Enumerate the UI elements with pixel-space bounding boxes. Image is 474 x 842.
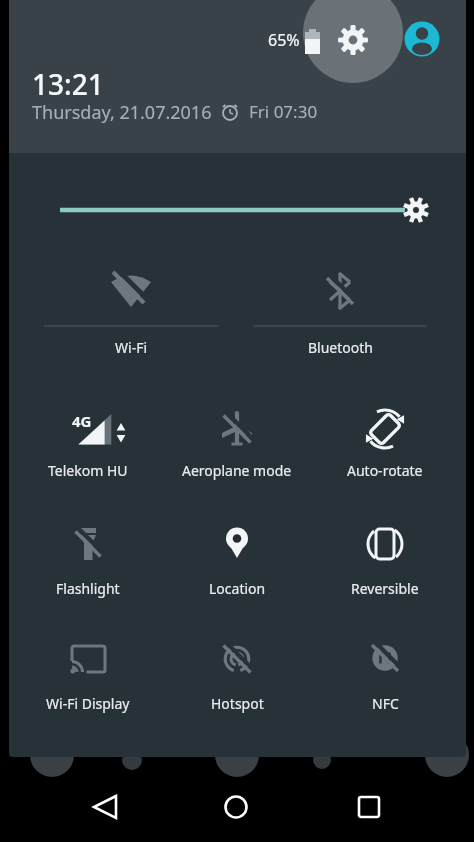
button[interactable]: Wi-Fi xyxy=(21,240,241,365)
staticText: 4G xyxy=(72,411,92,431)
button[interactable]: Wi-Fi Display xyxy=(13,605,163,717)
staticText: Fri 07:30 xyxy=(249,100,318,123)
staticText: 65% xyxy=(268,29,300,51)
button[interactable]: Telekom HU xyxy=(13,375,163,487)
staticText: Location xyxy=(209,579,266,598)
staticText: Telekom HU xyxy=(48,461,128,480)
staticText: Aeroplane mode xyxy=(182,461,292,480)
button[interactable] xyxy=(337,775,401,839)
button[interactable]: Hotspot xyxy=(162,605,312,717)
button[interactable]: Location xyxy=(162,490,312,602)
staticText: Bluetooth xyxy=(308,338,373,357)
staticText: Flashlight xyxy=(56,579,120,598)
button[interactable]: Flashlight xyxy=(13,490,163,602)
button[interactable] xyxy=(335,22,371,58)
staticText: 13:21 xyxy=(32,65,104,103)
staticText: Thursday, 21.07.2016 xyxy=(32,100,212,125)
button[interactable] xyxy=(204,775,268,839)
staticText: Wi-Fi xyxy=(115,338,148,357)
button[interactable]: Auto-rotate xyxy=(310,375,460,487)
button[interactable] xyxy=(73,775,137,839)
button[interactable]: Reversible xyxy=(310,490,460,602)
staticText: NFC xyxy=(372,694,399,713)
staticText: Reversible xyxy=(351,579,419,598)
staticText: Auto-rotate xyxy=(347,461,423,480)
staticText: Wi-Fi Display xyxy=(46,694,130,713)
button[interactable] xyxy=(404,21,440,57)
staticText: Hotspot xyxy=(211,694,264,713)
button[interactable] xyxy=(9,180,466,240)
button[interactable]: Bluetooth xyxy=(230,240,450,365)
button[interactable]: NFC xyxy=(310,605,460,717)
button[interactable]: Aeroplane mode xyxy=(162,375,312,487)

----

*PROBLEM*. Only lines holding "Auto" are wanted; copy all of them from the listing.

*REPLY*.
button[interactable]: Auto-rotate xyxy=(310,375,460,487)
staticText: Auto-rotate xyxy=(347,461,423,480)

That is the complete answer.